About the size of a walnut, the prostate gland is located under the bladder and surrounds the urethra (the tube through which urine passes out of the body). The gland is only present in men, producing seminal fluid which is mixed with sperm to make semen.
This article on enlarged prostate is written by Jackie Griffiths, a freelance journalist who writes health, medical, biological, and pharmaceutical articles for national and international journals, newsletters and web sites.
The prostate gland can start to enlarge when a man reaches middle age. This condition is known as benign prostatic hyperplasia (BPH) and affects about a third of all men over 50 years.
As the prostate grows larger, it may press on the urethra and cause problems urinating.
Although it is not prostate cancer, the symptoms of BPH are very similar, so you should see a doctor if you start to have trouble passing urine.
While it is not fully understood why some men develop an enlarged prostate, it is clear that advancing age is the main risk factor. If symptoms of BPH are present it’s wise to see the doctor promptly as early treatment is often simpler.

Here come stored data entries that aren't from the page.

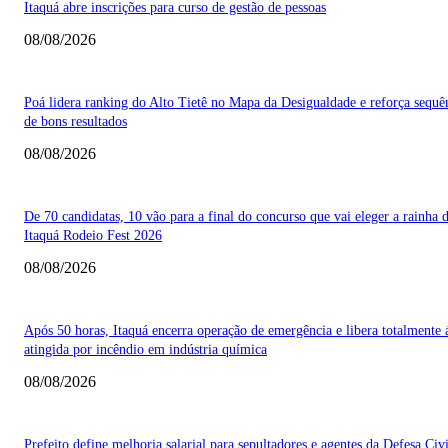
Itaquá abre inscrições para curso de gestão de pessoas
08/08/2026
Poá lidera ranking do Alto Tietê no Mapa da Desigualdade e reforça sequê
de bons resultados
08/08/2026
De 70 candidatas, 10 vão para a final do concurso que vai eleger a rainha 
Itaquá Rodeio Fest 2026
08/08/2026
Após 50 horas, Itaquá encerra operação de emergência e libera totalmente 
atingida por incêndio em indústria química
08/08/2026
Prefeito define melhoria salarial para sepultadores e agentes da Defesa Civi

An enlarged prostate gland can cause the following symptoms:
- difficulty in starting to pass urine
- a weak stream
- straining when urinating
- the feeling that the bladder isn’t empty after urination
- the need to pass urine urgently
- frequent trips to the toilet, including several times in the night
- a burning sensation or pain when urinating
The doctor will ask about the severity of your symptoms and then perform a digital rectal examination (DRE) to examine the size of your prostate. This simple procedure involves inserting a finger into the rectum and may be uncomfortable, but not painful.
The doctor will also feel your abdomen to determine if the bladder is distended, indicating chronic urinary retention, which means that the bladder does not empty properly. A urine test will be performed to check for infection or blood.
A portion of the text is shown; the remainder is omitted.